In der Tat beruht die Grundidee des Films auf einer Theorie, die der amerikanische Astronom und damalige NASA-Mitarbeiter Donald J. Kessler 1978 vorbrachte und die seither als Kessler-Syndrom bekannt ist. Das Kessler-Syndrom beschreibt die Gefahr, dass sich die Zahl der Trümmerstücke im erdnahen Orbit in einer Kettenreaktion vervielfältigt – jede Kollision erzeugt neue Trümmer, und je grösser die Anzahl der Trümmerstücke ist, desto wahrscheinlicher werden Kollisionen.
Zwar sind Zusammenstösse zwischen kleinen Objekten eher unwahrscheinlich, weil sich diese meistens verfehlen, und auch Kollisionen zwischen grossen Objekten sind wenig wahrscheinlich. Die meisten Kollisionen finden statt, wenn kleine Objekte auf grosse treffen. Kessler warnte vor einem sich selbst verstärkenden Kaskadeneffekt, der die Zahl der Schrottteilchen exponentiell anwachsen lässt.

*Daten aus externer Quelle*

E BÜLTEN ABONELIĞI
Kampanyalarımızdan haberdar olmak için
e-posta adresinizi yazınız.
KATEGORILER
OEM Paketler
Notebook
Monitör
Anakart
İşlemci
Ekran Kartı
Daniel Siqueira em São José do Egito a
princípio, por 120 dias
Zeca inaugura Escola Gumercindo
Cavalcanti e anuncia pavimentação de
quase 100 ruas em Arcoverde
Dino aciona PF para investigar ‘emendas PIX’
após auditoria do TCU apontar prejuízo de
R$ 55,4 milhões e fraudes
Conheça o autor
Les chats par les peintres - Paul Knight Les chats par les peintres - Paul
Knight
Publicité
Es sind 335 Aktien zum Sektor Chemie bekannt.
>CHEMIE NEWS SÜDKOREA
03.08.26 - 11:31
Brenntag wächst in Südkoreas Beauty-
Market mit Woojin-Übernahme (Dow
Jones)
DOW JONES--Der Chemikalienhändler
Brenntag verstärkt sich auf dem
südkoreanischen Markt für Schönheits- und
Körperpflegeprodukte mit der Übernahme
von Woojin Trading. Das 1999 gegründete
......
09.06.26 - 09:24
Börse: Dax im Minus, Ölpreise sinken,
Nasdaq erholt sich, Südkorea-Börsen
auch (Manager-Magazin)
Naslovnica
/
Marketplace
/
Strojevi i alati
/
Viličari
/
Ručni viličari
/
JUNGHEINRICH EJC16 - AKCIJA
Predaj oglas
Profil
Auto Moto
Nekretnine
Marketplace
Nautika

In einer Studie aus dem Jahr 1991 schätzte er, die Kollisionsrate könne sich alle fünf Jahre verdoppeln.
Von einem bestimmten Zeitpunkt an – Kessler spricht von rund hundert Jahren – würde dieser Effekt jede bemannte Raumfahrt für Jahrzehnte nahezu verunmöglichen, weil das Kollisionsrisiko zu hoch wäre. Und nicht nur für die bemannte Raumfahrt wäre diese Schrott-Kettenreaktion fatal. Derzeit kreisen etwa 900 bis 1000 aktive Satelliten um die Erde.

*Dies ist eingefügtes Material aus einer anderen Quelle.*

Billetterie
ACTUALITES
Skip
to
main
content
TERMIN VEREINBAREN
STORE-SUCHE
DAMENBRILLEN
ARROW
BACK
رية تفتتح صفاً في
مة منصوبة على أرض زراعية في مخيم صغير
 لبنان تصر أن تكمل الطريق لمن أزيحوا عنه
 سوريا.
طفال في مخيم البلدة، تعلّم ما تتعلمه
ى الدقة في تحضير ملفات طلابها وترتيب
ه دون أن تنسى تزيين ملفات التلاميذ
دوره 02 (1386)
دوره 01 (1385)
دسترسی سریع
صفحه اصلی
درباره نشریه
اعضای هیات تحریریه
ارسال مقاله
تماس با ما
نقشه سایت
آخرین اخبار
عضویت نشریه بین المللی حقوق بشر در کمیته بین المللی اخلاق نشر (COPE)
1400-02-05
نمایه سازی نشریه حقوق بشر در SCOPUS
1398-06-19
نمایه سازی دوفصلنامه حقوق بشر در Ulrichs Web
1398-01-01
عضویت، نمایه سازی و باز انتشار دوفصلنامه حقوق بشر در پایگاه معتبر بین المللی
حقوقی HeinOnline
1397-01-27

Sie haben mehr mit unserem Alltag zu tun, als man denken würde: Nicht nur Wettervorhersagen, Satellitenfernsehen und überhaupt die globale Telekommunikation hängen von den künstlichen Trabanten ab, sondern alles, was mit GPS zu tun hat; von der weltweiten Warenlogistik bis zur Navigation im Auto und Google Maps auf dem Smartphone. Unsere Welt sähe ohne Satelliten anders aus.
Kessler, der sich eigentlich mit den Folgen von Kollisionen zwischen Asteroiden beschäftigte, formulierte seine Theorie, als rund 4000 künstliche Objekte – Satelliten und Schrott – unseren Planeten umkreisten, die gross genug waren, um von der Erde aus mittels Radartechnik erfasst zu werden.

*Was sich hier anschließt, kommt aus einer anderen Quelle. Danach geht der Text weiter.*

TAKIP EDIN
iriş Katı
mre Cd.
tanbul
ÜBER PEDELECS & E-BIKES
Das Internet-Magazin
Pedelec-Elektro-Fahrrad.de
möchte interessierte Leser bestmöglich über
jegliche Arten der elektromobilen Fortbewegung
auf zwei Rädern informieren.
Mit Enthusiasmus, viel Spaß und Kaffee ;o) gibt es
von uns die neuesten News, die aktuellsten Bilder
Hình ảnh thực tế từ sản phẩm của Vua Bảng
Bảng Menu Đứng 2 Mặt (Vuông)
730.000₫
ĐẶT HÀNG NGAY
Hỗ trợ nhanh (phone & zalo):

Heute zählt man laut Schätzungen der Nasa etwa 21'000 Objekte von mindestens zehn Zentimeter Grösse und rund 500'000 Objekte von einem Zentimeter Mindestgrösse. Die Zahl der Schrotteile, die kleiner als ein Zentimeter sind, beträgt sogar 100 Millionen. Insgesamt kreisen rund 700'000 Tonnen Schrott um die Erde; der grösste Teil davon in einer Höhe von 750 bis 800 Kilometern.
Die hohe Geschwindigkeit von mehr als sieben bis acht Kilometern pro Sekunde macht auch aus den kleinen Trümmerstücken gefährliche Geschosse. Die durchschnittliche relative Geschwindigkeit beim Zusammenprall mit anderen Objekten liegt bei zehn Kilometern pro Sekunde. Treffen ein nur ein Zentimeter grosses Schrottteilchen aus Aluminium und ein Satellit mit dieser Geschwindigkeit aufeinander, hat das Teilchen dieselbe Energie wie ein Mittelklassewagen mit 50 Kilometern pro Stunde.
Ein zehn Zentimeter grosses Objekt besitzt genug kinetische Energie, um einen Satelliten auseinanderzureissen – so viel wie 7 Kilogramm TNT. So erstaunt es nicht, dass laut NASA-Angaben schon viele Fenster von Raumschiffen ausgetauscht werden mussten, weil winzige, millimetergrosse Teilchen sie beschädigt hatten.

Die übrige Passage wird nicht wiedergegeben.